The Judge Paul Pressler School of Law was slated to open in fall 2012 when the plans were announced last year. Now, administrators say the school won’t open until fall 2013. The delay will give the school time to renovate its 158,000 square-foot building, a former federal courthouse that has been vacant for close to 12 years. The building must undergo an asbestos removal. It also will give the school more time to recruit students, founding dean J. Michael Johnson told The Town Talk, a newspaper in Alexandria, La.
“It’s still possible to open it in 2012 if we rush it, but we all looked around as said, ‘Why would we rush it?’ ” Johnson said.
Louisiana College is still raising money for the law school. Administrators hope to raise nearly $23 million and said they have collected about one third of that amount thus far.
Louisiana College has about 1,500 students and is based in Pineville, La. It is owned by the Louisiana Baptist Convention, and the law school’s curriculum will have a Christian focus.
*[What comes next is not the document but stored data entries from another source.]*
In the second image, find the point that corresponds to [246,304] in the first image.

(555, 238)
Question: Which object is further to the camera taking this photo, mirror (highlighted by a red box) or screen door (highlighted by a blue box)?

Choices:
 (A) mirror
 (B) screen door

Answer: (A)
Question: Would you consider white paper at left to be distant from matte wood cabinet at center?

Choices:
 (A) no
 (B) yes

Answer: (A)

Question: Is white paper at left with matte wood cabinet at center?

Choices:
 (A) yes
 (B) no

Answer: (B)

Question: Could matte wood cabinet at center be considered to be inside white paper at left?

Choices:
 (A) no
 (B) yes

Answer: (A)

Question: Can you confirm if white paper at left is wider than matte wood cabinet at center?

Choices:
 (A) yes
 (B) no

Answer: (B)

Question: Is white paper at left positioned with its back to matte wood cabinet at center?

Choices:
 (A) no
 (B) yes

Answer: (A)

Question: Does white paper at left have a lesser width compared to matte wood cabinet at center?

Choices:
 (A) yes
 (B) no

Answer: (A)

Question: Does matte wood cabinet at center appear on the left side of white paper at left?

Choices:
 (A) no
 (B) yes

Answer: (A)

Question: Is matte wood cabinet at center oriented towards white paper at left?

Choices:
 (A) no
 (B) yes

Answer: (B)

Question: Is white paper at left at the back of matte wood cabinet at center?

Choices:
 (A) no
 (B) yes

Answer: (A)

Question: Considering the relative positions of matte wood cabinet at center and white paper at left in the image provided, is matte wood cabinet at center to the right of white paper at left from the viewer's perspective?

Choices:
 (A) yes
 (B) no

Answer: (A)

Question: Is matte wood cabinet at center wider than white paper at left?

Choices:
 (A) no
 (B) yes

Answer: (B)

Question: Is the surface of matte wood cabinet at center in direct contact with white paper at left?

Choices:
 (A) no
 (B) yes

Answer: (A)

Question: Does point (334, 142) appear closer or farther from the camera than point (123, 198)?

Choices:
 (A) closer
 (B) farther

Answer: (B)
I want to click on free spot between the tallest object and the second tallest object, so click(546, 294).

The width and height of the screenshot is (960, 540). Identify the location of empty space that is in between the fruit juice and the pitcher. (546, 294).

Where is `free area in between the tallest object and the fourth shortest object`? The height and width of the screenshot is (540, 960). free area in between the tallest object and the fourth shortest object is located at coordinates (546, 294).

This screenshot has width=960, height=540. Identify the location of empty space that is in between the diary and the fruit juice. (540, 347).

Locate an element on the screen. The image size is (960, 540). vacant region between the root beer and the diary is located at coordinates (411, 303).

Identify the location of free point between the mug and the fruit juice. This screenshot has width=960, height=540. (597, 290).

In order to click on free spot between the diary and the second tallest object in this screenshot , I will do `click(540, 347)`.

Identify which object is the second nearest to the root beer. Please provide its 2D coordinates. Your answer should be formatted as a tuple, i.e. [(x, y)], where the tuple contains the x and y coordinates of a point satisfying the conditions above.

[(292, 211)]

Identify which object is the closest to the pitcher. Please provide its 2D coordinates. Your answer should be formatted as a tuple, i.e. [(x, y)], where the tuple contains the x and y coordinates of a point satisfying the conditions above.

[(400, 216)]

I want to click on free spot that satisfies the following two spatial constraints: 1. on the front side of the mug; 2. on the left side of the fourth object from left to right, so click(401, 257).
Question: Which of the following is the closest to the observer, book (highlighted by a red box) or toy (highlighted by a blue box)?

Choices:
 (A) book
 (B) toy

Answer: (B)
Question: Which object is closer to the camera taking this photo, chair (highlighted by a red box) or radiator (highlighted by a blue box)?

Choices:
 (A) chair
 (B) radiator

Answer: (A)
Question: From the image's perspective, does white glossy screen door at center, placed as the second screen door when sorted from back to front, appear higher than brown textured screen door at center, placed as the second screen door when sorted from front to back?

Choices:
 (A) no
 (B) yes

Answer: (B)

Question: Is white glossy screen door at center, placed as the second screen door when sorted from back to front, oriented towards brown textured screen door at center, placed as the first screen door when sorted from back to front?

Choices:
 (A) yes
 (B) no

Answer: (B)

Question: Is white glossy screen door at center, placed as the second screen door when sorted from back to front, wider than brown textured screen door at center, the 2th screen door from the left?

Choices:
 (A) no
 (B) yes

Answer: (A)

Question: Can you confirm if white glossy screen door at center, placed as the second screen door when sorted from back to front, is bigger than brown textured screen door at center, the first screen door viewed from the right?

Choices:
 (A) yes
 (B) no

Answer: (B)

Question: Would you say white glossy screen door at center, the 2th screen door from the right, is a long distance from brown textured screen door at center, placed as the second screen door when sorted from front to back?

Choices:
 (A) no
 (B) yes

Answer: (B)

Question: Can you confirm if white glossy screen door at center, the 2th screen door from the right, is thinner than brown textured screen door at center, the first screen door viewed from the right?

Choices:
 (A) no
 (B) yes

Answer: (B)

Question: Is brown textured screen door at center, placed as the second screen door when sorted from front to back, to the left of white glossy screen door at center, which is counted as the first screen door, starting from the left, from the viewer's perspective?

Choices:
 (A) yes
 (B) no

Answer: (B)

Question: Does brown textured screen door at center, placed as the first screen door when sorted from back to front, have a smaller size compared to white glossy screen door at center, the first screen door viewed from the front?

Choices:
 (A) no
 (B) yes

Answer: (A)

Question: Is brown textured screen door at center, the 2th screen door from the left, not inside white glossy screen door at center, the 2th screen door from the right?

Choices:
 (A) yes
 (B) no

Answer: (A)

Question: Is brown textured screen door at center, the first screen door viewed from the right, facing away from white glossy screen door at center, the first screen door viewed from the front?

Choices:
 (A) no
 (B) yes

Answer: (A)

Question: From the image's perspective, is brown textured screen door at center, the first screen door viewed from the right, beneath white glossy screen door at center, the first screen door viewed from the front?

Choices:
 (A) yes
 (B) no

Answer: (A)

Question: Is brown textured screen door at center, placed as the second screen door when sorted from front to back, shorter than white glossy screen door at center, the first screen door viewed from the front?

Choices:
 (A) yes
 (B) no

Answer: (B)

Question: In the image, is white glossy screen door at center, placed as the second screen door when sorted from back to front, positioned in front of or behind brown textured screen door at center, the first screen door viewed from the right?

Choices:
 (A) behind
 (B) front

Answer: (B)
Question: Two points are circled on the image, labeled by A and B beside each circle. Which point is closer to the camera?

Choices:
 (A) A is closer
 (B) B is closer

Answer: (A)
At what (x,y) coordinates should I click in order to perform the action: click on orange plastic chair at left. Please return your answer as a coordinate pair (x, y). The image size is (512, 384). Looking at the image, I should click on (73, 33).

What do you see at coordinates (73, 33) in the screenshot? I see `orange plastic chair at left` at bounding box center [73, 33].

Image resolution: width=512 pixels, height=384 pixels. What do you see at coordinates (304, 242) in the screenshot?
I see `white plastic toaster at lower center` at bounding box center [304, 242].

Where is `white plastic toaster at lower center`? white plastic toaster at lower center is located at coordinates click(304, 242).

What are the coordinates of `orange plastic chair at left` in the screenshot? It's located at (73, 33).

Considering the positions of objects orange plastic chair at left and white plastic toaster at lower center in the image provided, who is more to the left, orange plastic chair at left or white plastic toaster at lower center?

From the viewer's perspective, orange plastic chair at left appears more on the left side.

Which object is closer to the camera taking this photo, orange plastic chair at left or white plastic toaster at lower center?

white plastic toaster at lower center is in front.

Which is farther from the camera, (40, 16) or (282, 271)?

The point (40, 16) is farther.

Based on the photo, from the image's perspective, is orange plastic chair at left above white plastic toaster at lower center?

Johnson has held a variety of positions with the Alliance Defense Fund, which seeks to “defend religious liberty.”
The law school is named for Paul Pressler III, a former Texas Court of Appeals judge who helped lead the conservative takeover of the Southern Baptist Convention during the 1970s. He is a director of Christian radio broadcasting and publishing company Salem Communications Corp.
Meanwhile, in Fort Wayne, Ind., administrators at the Indiana Institute of Technology were fending off criticism of their decision to open a new law school in 2013. Critics have questioned an Indiana Tech feasibility study that found that Indiana is underserved when it comes to lawyers.
Administrators said they remain undeterred. Indiana Tech President Arthur Snyder told the Fort Wayne Journal Gazette that the new law school would take a different approach by focusing on producing graduates who are prepared to practice. He hopes to hire a dean for the new law school next month.